29: vect_model_load_cost: inside_cost = 1, outside_cost = 0 .
29: vect_model_load_cost: aligned.
29: vect_model_load_cost: inside_cost = 1, outside_cost = 0 .
29: vect_model_simple_cost: inside_cost = 1, outside_cost = 0 .
29: vect_model_store_cost: aligned.
29: vect_model_store_cost: inside_cost = 1, outside_cost = 0 .
29: cost model: Adding cost of checks for loop versioning aliasing.
29: Cost model analysis:
Vector inside of loop cost: 4
Vector outside of loop cost: 4
Scalar iteration cost: 4
Scalar outside cost: 1
prologue iterations: 0
epilogue iterations: 0
Calculated minimum iters for profitability: 2
29: Profitability threshold = 3
Vectorizing loop at test.c:29
29: Profitability threshold is 3 loop iterations.

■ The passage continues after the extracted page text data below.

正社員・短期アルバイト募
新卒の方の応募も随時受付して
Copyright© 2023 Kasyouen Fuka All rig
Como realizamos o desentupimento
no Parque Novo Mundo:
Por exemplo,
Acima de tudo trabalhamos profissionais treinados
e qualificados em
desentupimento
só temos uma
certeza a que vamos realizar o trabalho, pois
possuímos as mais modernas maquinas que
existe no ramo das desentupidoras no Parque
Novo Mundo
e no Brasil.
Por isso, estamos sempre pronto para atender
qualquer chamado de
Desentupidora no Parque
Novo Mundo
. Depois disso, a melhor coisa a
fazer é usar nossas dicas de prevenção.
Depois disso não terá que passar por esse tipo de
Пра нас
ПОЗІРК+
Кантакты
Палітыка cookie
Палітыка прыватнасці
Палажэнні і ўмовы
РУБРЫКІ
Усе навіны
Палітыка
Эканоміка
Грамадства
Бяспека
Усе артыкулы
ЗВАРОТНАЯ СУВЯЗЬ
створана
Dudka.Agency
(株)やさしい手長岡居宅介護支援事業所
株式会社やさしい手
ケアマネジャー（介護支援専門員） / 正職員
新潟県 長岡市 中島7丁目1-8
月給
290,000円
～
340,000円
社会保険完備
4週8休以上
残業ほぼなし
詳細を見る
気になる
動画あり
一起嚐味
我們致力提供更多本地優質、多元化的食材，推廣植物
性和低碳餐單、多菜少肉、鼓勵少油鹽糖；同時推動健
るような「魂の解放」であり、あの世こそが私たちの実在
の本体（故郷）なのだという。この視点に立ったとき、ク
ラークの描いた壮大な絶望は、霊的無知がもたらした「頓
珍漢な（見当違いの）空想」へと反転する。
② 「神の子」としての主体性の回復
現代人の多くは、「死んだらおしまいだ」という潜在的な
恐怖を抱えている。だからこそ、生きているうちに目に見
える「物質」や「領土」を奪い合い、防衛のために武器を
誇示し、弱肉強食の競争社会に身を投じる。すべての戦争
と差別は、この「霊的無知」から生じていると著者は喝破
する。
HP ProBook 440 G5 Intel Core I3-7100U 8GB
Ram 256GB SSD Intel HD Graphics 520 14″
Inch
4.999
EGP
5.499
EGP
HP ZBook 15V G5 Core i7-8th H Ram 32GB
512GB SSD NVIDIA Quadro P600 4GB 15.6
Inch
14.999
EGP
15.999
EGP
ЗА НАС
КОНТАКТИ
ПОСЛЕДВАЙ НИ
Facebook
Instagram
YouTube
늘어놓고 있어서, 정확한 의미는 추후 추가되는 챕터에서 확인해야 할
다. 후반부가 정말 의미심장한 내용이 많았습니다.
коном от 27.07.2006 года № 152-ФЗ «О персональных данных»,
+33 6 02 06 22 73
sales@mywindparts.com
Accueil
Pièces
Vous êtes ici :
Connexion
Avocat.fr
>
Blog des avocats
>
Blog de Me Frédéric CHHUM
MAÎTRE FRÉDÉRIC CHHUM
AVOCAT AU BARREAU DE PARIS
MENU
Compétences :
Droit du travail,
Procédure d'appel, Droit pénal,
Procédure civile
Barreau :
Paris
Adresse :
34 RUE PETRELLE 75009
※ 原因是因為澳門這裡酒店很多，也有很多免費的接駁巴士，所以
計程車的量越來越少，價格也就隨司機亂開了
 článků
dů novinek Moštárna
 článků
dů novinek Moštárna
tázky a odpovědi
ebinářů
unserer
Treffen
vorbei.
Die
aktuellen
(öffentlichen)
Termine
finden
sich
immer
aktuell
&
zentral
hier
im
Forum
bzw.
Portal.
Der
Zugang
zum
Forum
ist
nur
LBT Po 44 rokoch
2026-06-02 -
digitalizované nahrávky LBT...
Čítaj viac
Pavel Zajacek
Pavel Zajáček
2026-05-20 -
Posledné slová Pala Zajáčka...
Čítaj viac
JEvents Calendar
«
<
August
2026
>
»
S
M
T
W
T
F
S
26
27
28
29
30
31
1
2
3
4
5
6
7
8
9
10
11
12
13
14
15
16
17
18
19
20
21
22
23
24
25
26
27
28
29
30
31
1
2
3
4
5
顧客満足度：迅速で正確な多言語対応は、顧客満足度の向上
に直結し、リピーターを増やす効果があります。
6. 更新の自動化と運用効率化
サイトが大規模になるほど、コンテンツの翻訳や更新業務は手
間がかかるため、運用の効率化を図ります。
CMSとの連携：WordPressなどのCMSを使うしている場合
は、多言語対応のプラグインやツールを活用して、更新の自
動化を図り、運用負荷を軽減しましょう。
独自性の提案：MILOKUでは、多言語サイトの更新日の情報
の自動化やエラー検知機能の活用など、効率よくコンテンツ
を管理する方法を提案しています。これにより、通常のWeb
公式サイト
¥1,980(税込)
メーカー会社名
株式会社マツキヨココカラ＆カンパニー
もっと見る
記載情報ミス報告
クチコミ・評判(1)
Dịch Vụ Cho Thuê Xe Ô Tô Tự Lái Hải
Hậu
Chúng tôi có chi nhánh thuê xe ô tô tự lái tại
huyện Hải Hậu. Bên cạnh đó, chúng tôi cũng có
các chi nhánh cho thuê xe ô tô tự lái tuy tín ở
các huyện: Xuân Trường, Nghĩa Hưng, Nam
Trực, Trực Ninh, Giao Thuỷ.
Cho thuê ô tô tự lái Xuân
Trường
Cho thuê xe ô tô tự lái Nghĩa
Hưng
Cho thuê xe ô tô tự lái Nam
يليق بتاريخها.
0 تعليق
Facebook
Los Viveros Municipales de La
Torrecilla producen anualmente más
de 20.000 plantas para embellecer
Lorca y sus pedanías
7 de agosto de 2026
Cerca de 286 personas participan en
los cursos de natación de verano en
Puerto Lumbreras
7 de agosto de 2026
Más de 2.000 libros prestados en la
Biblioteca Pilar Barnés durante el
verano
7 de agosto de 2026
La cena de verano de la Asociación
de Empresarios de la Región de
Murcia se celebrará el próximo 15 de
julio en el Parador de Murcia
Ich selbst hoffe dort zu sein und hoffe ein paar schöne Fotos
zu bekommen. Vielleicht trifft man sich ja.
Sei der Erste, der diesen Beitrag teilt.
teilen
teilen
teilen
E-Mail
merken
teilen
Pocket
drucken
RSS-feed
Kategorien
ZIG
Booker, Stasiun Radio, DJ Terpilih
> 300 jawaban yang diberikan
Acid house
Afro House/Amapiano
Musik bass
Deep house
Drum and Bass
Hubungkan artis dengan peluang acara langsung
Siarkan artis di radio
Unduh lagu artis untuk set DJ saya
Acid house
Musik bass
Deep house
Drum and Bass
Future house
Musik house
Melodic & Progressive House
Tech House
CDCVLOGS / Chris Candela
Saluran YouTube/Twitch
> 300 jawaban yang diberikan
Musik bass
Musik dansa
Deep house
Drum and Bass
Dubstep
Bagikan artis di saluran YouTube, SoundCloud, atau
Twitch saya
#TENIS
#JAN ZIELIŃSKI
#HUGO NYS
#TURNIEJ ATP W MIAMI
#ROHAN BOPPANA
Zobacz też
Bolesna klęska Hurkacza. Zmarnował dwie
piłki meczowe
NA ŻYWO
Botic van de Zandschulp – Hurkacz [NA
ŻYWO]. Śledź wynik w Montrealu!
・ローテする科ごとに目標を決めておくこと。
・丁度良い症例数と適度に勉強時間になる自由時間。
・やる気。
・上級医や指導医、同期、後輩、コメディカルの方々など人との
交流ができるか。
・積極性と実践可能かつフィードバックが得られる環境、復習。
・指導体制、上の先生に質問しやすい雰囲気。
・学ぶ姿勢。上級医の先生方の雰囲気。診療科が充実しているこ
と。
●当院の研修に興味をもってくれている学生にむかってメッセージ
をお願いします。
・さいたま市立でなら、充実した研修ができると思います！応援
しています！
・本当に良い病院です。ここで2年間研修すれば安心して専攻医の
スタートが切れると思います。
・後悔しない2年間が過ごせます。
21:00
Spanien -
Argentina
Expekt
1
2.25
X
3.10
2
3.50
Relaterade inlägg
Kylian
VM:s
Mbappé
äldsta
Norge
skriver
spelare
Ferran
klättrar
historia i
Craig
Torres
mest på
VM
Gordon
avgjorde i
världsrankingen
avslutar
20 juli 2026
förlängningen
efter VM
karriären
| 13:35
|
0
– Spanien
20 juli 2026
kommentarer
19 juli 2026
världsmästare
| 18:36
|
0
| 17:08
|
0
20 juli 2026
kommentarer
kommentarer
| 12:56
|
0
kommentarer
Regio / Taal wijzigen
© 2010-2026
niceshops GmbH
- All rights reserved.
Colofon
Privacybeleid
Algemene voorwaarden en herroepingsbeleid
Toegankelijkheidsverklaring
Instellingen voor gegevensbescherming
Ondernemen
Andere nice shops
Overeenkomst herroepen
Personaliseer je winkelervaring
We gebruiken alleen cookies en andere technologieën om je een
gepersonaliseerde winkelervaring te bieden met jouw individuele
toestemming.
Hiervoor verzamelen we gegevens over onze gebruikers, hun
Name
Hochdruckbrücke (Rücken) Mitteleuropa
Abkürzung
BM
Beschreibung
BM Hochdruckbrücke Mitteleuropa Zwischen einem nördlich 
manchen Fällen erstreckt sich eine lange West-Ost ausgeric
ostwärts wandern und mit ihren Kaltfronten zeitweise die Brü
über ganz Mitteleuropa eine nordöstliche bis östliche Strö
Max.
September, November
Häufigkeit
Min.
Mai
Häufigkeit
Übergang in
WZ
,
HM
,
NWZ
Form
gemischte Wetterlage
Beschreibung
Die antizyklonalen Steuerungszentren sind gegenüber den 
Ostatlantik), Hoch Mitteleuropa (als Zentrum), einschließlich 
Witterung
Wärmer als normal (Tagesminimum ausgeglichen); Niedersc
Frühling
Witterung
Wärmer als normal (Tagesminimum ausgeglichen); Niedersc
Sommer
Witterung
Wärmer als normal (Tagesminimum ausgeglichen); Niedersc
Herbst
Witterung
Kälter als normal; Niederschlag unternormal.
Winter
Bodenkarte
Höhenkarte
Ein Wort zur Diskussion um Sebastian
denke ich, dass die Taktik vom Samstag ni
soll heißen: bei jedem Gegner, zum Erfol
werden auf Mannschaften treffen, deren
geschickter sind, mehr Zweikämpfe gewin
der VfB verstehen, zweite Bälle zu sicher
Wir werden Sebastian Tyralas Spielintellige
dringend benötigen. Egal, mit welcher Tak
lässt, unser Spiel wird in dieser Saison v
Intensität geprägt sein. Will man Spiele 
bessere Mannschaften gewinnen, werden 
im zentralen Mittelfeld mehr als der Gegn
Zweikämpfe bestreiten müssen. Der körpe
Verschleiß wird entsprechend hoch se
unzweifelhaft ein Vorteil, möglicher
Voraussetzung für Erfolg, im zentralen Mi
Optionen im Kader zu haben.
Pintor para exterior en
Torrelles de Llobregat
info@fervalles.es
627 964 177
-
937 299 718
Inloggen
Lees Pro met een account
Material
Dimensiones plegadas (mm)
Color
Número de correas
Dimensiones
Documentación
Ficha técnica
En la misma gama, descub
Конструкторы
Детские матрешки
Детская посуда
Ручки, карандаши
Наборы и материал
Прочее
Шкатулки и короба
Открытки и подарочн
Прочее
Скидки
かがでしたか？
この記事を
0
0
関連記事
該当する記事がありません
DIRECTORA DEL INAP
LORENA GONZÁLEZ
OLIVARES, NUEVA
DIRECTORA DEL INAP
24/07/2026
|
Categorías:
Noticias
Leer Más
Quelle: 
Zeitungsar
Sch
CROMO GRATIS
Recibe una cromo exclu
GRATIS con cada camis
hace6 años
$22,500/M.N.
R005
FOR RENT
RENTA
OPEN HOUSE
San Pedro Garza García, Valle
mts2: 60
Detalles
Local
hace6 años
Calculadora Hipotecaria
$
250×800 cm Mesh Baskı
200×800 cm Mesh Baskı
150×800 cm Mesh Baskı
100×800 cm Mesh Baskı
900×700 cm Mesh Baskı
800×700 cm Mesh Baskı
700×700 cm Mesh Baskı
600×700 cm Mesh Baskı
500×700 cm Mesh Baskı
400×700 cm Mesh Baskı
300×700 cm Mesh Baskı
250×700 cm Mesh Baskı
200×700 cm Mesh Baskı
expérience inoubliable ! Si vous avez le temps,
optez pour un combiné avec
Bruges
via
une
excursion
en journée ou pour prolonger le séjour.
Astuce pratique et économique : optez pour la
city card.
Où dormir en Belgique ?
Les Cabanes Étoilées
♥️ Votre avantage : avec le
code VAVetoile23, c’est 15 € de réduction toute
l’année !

29: created 1 versioning for alias checks.
29: LOOP VECTORIZED.
Analyzing loop at test.c:24
24: vect_model_induction_cost: inside_cost = 2, outside_cost = 2 .
24: vect_model_simple_cost: inside_cost = 2, outside_cost = 0 .
24: not vectorized: relevant stmt not supported: D.5806_18 = (float) D.5823_58;
test.c:7: note: vectorized 1 loops in function.
Note that the vectorization is profitable after 3 iterations, and I'm running with 2^29~=500,000,000 iterations. So I should expect a vastly different runtime with vectorization turned off, right?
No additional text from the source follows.